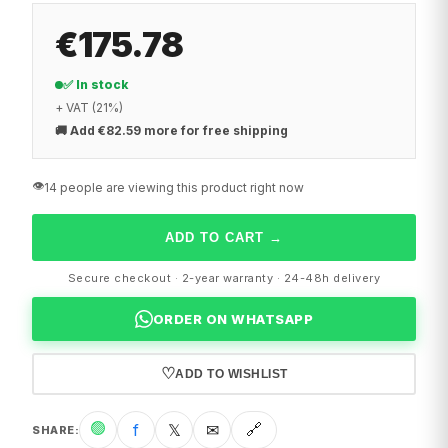
€175.78
✅ In stock
+ VAT (21%)
🚚
Add €82.59 more for free shipping
👁️
14 people are viewing this product right now
ADD TO CART
→
Secure checkout · 2-year warranty · 24-48h delivery
ORDER ON WHATSAPP
♡
ADD TO WISHLIST
🟢
f
𝕏
✉
🔗
SHARE
:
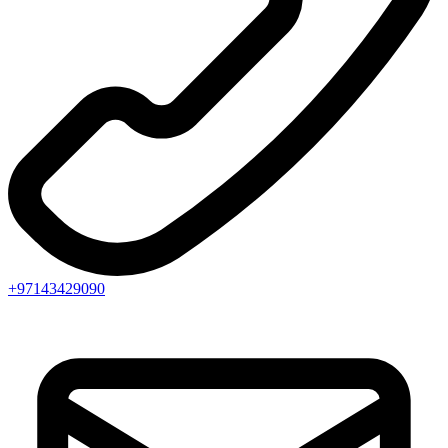
+97143429090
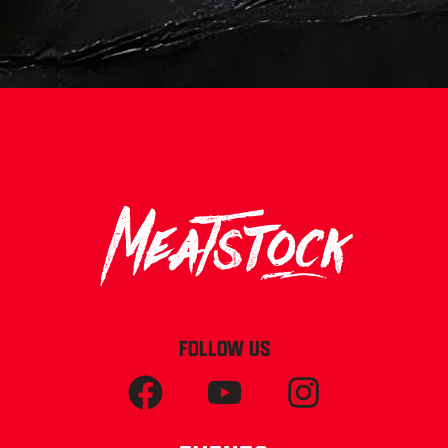
FOLLOW US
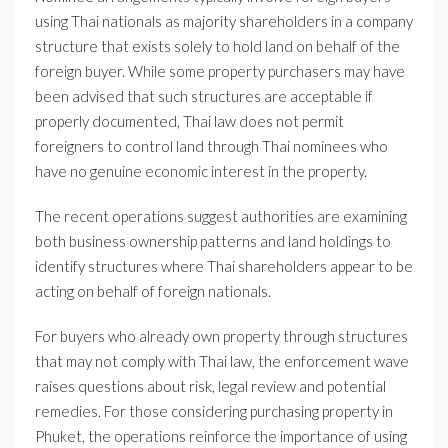
using Thai nationals as majority shareholders in a company
structure that exists solely to hold land on behalf of the
foreign buyer. While some property purchasers may have
been advised that such structures are acceptable if
properly documented, Thai law does not permit
foreigners to control land through Thai nominees who
have no genuine economic interest in the property.
The recent operations suggest authorities are examining
both business ownership patterns and land holdings to
identify structures where Thai shareholders appear to be
acting on behalf of foreign nationals.
For buyers who already own property through structures
that may not comply with Thai law, the enforcement wave
raises questions about risk, legal review and potential
remedies. For those considering purchasing property in
Phuket, the operations reinforce the importance of using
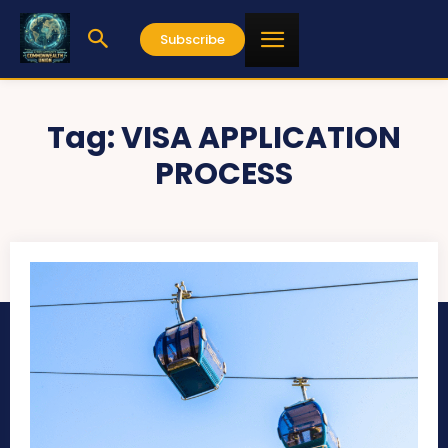
Subscribe
Tag:
VISA APPLICATION
PROCESS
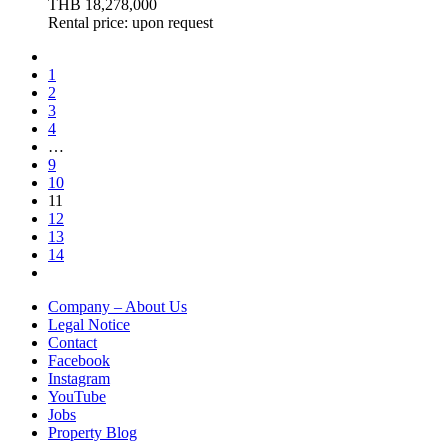
THB 18,278,000
Rental price: upon request
1
2
3
4
…
9
10
11
12
13
14
Company – About Us
Legal Notice
Contact
Facebook
Instagram
YouTube
Jobs
Property Blog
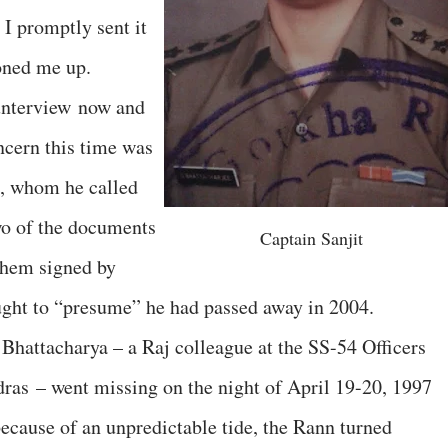
I promptly sent it
honed me up.
unterview now and
ncern this time was
e, whom he called
wo of the documents
Captain Sanjit
them signed by
ght to “presume” he had passed away in 2004.
Bhattacharya – a Raj colleague at the SS-54 Officers
ras – went missing on the night of April 19-20, 1997
because of an unpredictable tide, the Rann turned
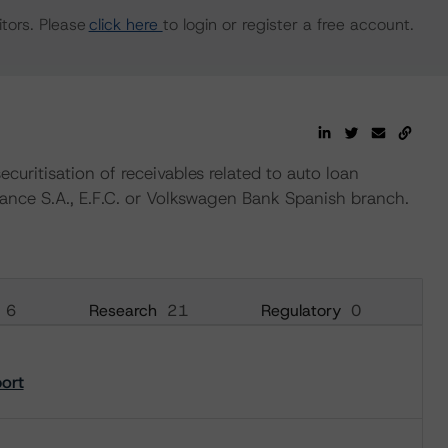
tors. Please
click here
to login or register a free account.
ecuritisation of receivables related to auto loan
nance S.A., E.F.C. or Volkswagen Bank Spanish branch.
6
Research
21
Regulatory
0
port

# WORK ORDER
Your answer should reproduce every line of the data verbatim and include no images.

# SOLUTION TO THIS PROBLEM
€175.78
✅ In stock
+ VAT (21%)
🚚
Add €82.59 more for free shipping
👁️
14 people are viewing this product right now
ADD TO CART
→
Secure checkout · 2-year warranty · 24-48h delivery
ORDER ON WHATSAPP
♡
ADD TO WISHLIST
🟢
f
𝕏
✉
🔗
SHARE
:
+97143429090
FOLLOW US
using Thai nationals as majority shareholders in a company
structure that exists solely to hold land on behalf of the
foreign buyer. While some property purchasers may have
been advised that such structures are acceptable if
properly documented, Thai law does not permit
foreigners to control land through Thai nominees who
have no genuine economic interest in the property.
The recent operations suggest authorities are examining
both business ownership patterns and land holdings to
identify structures where Thai shareholders appear to be
acting on behalf of foreign nationals.
For buyers who already own property through structures
that may not comply with Thai law, the enforcement wave
raises questions about risk, legal review and potential
remedies. For those considering purchasing property in
Phuket, the operations reinforce the importance of using
Subscribe
Tag:
VISA APPLICATION
PROCESS
THB 18,278,000
Rental price: upon request
1
2
3
4
…
9
10
11
12
13
14
Company – About Us
Legal Notice
Contact
Facebook
Instagram
YouTube
Jobs
Property Blog
I promptly sent it
honed me up.
unterview now and
ncern this time was
e, whom he called
wo of the documents
Captain Sanjit
them signed by
ght to “presume” he had passed away in 2004.
Bhattacharya – a Raj colleague at the SS-54 Officers
ras – went missing on the night of April 19-20, 1997
because of an unpredictable tide, the Rann turned
tors. Please
click here
to login or register a free account.
ecuritisation of receivables related to auto loan
nance S.A., E.F.C. or Volkswagen Bank Spanish branch.
6
Research
21
Regulatory
0
port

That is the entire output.